ルアヒネ・マタ・マオリ
Ruahine-Mata-Maori

 ニュージーランドのマオリ族に伝わる女の妖怪。
 正体は巨大で醜いですが、魔法で人間の姿になります。そして、人に親切にする素振りを見せて、油断させて食べてしまいます。

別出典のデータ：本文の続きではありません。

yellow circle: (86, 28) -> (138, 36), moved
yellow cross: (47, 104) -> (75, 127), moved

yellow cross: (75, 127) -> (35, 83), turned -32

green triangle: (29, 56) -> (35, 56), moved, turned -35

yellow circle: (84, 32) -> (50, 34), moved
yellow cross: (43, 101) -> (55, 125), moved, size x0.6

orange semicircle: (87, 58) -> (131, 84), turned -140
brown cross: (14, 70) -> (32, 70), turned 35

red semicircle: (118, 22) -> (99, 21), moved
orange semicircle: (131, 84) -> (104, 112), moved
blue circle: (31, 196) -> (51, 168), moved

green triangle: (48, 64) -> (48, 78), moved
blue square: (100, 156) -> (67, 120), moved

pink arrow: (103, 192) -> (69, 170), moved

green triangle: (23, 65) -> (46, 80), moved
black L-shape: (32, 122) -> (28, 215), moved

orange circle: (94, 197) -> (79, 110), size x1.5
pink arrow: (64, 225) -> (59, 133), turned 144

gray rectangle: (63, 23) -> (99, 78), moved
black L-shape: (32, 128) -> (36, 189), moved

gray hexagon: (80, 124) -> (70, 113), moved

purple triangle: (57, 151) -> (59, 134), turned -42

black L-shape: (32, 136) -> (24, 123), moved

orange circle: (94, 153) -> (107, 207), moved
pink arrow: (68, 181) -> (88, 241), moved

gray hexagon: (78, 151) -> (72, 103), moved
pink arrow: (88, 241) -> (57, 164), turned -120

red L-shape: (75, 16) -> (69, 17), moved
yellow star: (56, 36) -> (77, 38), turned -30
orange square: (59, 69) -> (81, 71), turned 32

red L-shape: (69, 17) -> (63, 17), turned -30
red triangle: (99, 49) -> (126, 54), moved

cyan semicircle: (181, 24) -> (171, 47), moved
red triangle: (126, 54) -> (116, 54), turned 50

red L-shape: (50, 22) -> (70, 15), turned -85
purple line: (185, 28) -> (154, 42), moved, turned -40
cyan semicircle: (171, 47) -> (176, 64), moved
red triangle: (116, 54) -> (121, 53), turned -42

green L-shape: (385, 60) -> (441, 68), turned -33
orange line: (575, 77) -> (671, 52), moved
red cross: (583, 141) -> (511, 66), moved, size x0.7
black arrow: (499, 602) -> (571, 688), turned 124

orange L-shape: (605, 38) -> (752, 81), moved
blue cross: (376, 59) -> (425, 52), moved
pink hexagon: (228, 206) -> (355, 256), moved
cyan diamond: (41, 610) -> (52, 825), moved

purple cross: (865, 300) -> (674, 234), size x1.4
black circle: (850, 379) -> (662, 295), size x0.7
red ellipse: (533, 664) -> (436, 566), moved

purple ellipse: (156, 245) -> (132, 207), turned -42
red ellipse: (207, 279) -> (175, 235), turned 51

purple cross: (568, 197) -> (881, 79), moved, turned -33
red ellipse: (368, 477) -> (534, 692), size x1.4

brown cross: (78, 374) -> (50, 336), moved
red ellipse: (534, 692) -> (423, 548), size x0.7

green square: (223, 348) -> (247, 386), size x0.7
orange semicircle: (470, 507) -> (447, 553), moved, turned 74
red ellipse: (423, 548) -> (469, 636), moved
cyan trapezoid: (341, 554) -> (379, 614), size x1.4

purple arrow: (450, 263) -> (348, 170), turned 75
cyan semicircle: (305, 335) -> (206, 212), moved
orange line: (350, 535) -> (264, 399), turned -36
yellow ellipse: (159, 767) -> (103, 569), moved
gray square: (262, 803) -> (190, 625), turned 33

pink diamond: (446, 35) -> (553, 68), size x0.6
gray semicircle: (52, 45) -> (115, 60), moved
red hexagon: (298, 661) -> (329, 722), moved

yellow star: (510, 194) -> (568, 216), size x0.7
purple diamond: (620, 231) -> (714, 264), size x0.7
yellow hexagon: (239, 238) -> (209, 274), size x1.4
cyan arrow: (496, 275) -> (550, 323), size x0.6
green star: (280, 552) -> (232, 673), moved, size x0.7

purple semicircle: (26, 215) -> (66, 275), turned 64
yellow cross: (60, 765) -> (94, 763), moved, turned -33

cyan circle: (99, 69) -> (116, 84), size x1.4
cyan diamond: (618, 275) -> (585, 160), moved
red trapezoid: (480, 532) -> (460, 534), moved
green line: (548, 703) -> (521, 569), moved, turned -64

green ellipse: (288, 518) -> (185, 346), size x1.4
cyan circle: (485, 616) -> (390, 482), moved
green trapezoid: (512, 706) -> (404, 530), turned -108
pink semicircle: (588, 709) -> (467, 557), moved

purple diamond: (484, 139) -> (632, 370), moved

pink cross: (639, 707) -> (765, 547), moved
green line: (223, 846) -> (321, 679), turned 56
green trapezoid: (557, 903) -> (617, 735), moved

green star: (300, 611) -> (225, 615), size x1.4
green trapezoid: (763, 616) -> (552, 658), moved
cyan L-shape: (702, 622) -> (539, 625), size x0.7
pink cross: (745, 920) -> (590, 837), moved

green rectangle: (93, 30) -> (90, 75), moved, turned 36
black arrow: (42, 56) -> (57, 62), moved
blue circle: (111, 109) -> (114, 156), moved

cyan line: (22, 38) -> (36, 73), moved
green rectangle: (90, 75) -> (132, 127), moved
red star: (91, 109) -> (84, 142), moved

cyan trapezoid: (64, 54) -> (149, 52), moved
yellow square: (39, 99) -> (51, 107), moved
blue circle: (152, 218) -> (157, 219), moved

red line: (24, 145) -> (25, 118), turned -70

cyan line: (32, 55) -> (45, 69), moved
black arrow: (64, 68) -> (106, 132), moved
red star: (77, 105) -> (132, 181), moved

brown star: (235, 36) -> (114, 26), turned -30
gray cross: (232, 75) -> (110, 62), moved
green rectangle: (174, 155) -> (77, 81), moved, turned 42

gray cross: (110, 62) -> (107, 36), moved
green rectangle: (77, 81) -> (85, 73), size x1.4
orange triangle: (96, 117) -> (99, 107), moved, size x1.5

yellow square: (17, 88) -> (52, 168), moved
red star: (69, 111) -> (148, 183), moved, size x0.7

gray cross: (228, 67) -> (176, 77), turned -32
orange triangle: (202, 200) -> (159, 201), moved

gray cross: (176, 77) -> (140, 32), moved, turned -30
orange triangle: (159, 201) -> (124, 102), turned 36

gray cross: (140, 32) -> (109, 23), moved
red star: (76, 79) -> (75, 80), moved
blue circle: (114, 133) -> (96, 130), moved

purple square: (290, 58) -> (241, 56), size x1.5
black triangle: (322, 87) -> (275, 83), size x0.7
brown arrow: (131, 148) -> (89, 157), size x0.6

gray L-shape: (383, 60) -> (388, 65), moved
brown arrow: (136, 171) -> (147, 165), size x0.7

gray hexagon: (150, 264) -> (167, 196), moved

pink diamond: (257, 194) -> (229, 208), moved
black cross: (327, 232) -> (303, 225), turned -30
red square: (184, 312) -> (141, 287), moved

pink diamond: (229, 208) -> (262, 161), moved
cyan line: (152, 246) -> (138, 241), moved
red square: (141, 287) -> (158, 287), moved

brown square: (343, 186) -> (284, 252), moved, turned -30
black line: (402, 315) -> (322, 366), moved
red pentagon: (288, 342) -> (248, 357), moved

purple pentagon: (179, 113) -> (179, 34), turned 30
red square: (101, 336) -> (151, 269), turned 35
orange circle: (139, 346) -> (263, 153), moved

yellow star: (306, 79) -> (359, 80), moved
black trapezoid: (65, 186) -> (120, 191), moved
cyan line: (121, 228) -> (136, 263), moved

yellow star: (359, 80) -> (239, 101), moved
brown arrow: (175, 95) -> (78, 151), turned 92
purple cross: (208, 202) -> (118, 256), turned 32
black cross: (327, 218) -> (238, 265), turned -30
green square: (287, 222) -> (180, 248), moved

 昔、パオワという男性が、ルアヒネ・マタ・マオリのいる島に上陸したことがありました。ルアヒネ・マタ・マオリは、パオワを食事に誘いましたが、パオワは危険を感じて、カヌーで逃げ出しました。しかし、ルアヒネ・マタ・マオリは赤土を身体に塗り、泳いでパオワを追いかけました。パオワは洞窟に避難し、岩で洞窟の入り口を塞ぎました。パオワが洞窟の中で火を焚いて料理を作り、岩の間から料理を差し出すと、ルアヒネ・マタ・マオリはそれを受け取りました。パオワの料理を気に入ったルアヒネ・マタ・マオリは、パオワに「お前の口に入れてあげよう」と言われて、目を瞑り、大きな口を開きました。パオワはその口に真っ赤に燃えた炭を入れて、ルアヒネ・マタ・マオリを倒しました。